最後は人、データの役割はあくまでもサポート

 2024年末の二連覇は、データ活用が奏功したと言いたいところだが、「データが貢献したかと言うとそうではないと思っている。サッカーは複雑性の高いスポーツで、最後はやはり人」と饗場氏、「二連覇は99.9%が選手、監督、コーチらの頑張り」と言い切る。データ分析の役割は、強い組織、継続的に勝てるチーム作りのあくまでもサポートだと言う。

 その意識で続けてきたこともあり、現在では戦術を決めるミーティングでもタイミングよくデータを「素材」として提供したり、場合によっては「データに基づく提案」をしたりができるようになった。

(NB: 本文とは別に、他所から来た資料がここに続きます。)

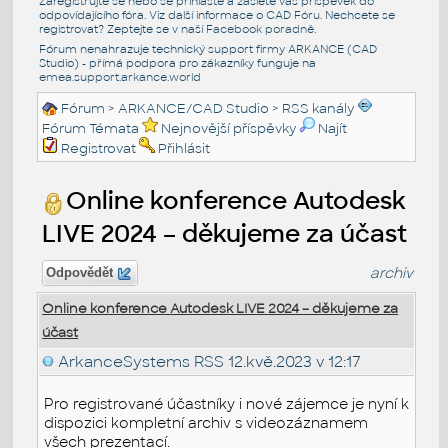
Zaregistrujte se nebo se přihlašte a zašlete váš příspěvek do
odpovídajícího fóra. Viz další informace o
CAD Fóru
. Nechcete se
registrovat? Zeptejte se v naší
Facebook poradně
.
Fórum nenahrazuje technický support firmy ARKANCE (CAD
Studio) - přímá podpora pro zákazníky funguje na
emea.support.arkance.world
Fórum
>
ARKANCE/CAD Studio
>
RSS kanály
Fórum Témata
Nejnovější příspěvky
Najít
Registrovat
Přihlásit
Online konference Autodesk
LIVE 2024 – děkujeme za účast
archiv
Odpovědět
Online konference Autodesk LIVE 2024 – děkujeme za
účast
ArkanceSystems RSS
12.kvě.2023 v 12:17
Pro registrované účastníky i nové zájemce je nyní k
dispozici kompletní archiv s videozáznamem
všech prezentací.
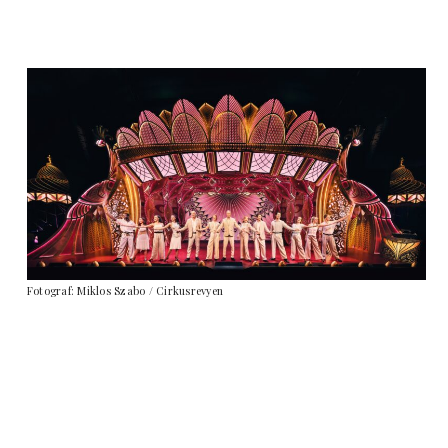
Fotograf: Miklos Szabo / Cirkusrevyen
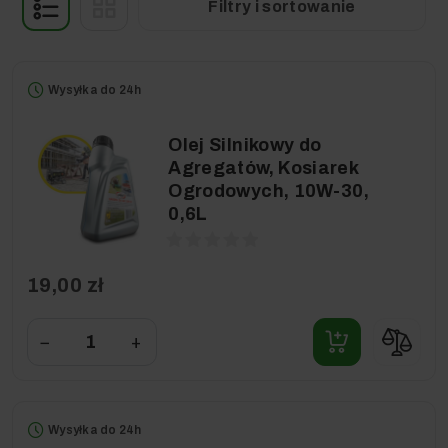
Filtry i sortowanie
Wysyłka do 24h
Olej Silnikowy do
Agregatów, Kosiarek
Ogrodowych, 10W-30,
0,6L
19,00 zł
−
+
Wysyłka do 24h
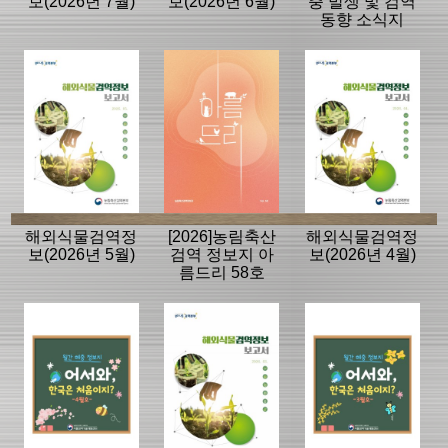
보(2026년 7월)
보(2026년 6월)
충 발생 및 검역
동향 소식지
해외식물검역정
[2026]농림축산
해외식물검역정
보(2026년 5월)
검역 정보지 아
보(2026년 4월)
름드리 58호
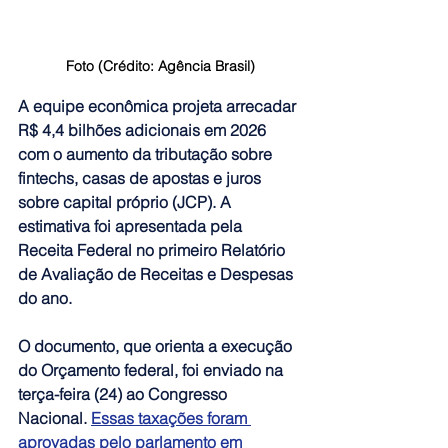
Foto (Crédito: Agência Brasil)
A equipe econômica projeta arrecadar 
R$ 4,4 bilhões adicionais em 2026 
com o aumento da tributação sobre 
fintechs, casas de apostas e juros 
sobre capital próprio (JCP). A 
estimativa foi apresentada pela 
Receita Federal no primeiro Relatório 
de Avaliação de Receitas e Despesas 
do ano.
O documento, que orienta a execução 
do Orçamento federal, foi enviado na 
terça-feira (24) ao Congresso 
Nacional. 
Essas taxações foram 
aprovadas pelo parlamento em 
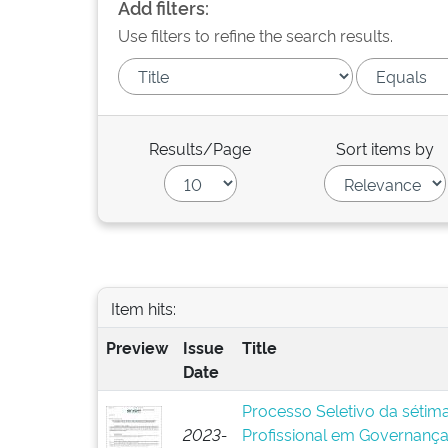
Add filters:
Use filters to refine the search results.
Results/Page
Sort items by
Item hits:
Preview
Issue
Title
Date
Processo Seletivo da sétim
2023-
Profissional em Governanç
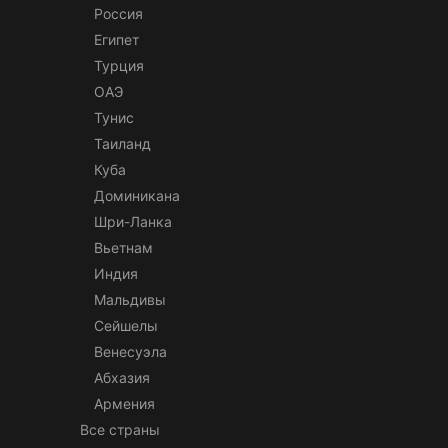
Россия
Египет
Турция
ОАЭ
Тунис
Таиланд
Куба
Доминикана
Шри-Ланка
Вьетнам
Индия
Мальдивы
Сейшелы
Венесуэла
Абхазия
Армения
Все страны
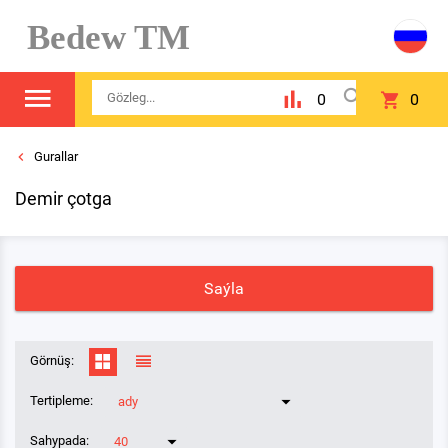
Bedew TM
0
0
Gurallar
Demir çotga
Saýla
Görnüş:
Tertipleme:
ady
Sahypada:
40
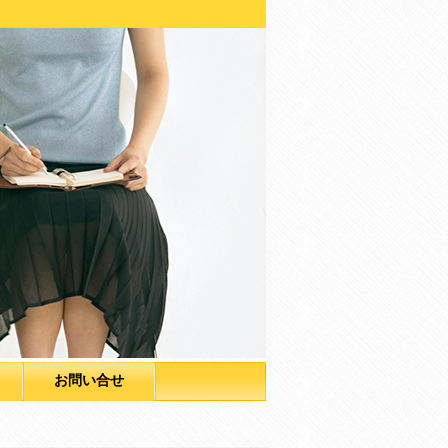
お問い合せ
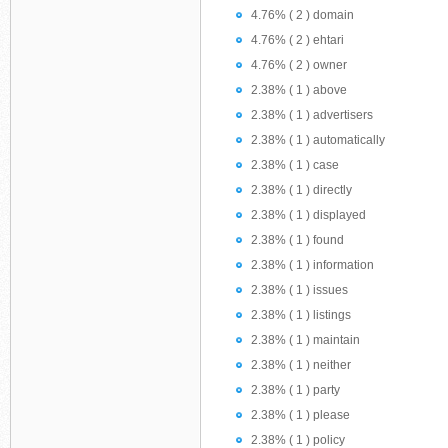
4.76% ( 2 ) domain
4.76% ( 2 ) ehtari
4.76% ( 2 ) owner
2.38% ( 1 ) above
2.38% ( 1 ) advertisers
2.38% ( 1 ) automatically
2.38% ( 1 ) case
2.38% ( 1 ) directly
2.38% ( 1 ) displayed
2.38% ( 1 ) found
2.38% ( 1 ) information
2.38% ( 1 ) issues
2.38% ( 1 ) listings
2.38% ( 1 ) maintain
2.38% ( 1 ) neither
2.38% ( 1 ) party
2.38% ( 1 ) please
2.38% ( 1 ) policy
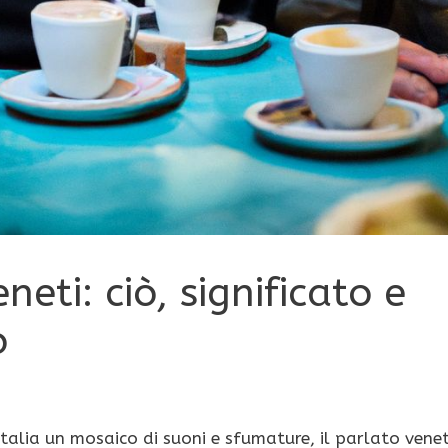
neti: ciò, significato e
o
’Italia un mosaico di suoni e sfumature, il parlato vene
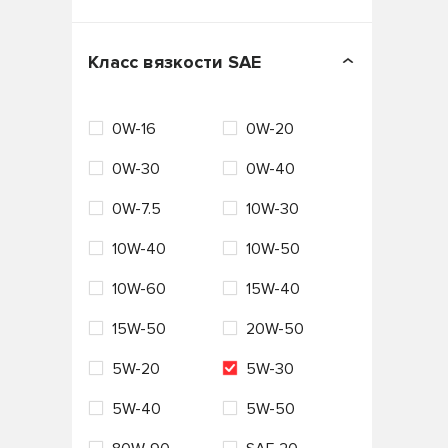
Бельгия
Вьетнам
Класс вязкости SAE
Германия
ЕС
0W-16
0W-20
Италия
Нидерланды
0W-30
0W-40
Россия
Сингапур
0W-7.5
10W-30
США
Таиланд
10W-40
10W-50
Турция
Франция
10W-60
15W-40
Южная Корея
Япония
15W-50
20W-50
5W-20
5W-30
5W-40
5W-50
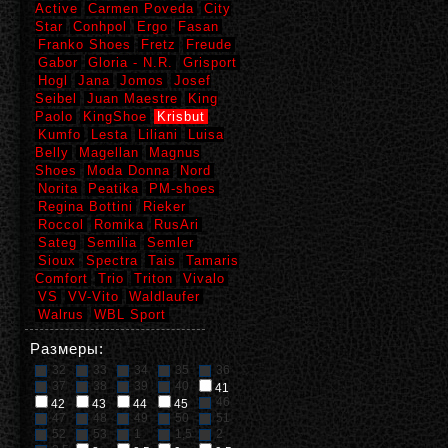
Active
Carmen Poveda
City
Star
Conhpol
Ergo
Fasan
Franko Shoes
Fretz
Freude
Gabor
Gloria - N.R.
Grisport
Hogl
Jana
Jomos
Josef
Seibel
Juan Maestre
King
Paolo
KingShoe
Krisbut
Kumfo
Lesta
Liliani
Luisa
Belly
Magellan
Magnus
Shoes
Moda Donna
Nord
Norita
Peatika
PM-shoes
Regina Bottini
Rieker
Roccol
Romika
RusAri
Sateg
Semilia
Semler
Sioux
Spectra
Tais
Tamaris
Comfort
Trio
Triton
Vivalo
VS
VV-Vito
Waldlaufer
Walrus
WBL Sport
Размеры:
32
33
34
35
36
37
38
39
40
41
46
42
43
44
45
47
48
49
50
51
52
53
1
1,5
2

 データ活用の一定の成果を感じたこともあり、次はアカデミーにも適用範囲を拡大したいと考えている。さらに今後は、毎年増えている試合数に対し、怪我を減らし選手の稼働率を上げていくためにデータで支えるのが当面の目標だ。これらに対し、生成AIの活用も模索している。

 また、イニエスタ選手はもちろん、大迫勇也選手、2024JリーグMVPを受賞した武藤嘉紀選手、酒井高徳選手など、名選手の身体組成やパフォーマンスについてのデータ活用も考えている。彼らが残してくれるデータは、若い選手のお手本になるはずだ。「彼らがいなくなった後の世界を見据えて、残してくれたデータ資産をきちんとプロファイリングし、ベンチマークとして活用していきたい」と展望を語る。饗場氏はデータの限界も認めており、「現場の目は確かでありデータでは語れないものもある」と話す。ヴィッセル神戸での、人の経験や知見とデータのバランスをとれた施策の模索が続く。


Vissel Kobe, a Japanese soccer team, has been using data to improve its performance since around 2014. The team's data analysis team collects data from various sources, including detailed match analysis data, training data, and body composition data. They then use this data to identify areas where the team can improve, such as scoring patterns, starting position of attacks, attack time, and game development. The team also uses data to help prevent injuries by setting thresholds for each player based on their past injury history, practice and match load, and running distance. In addition, the team uses data to help with player acquisition by analyzing players from all over the world. The team is still in the early stages of using data, but they believe that it is a valuable tool that can help them to improve their performance. They are also exploring the use of generative AI to further improve their data analysis.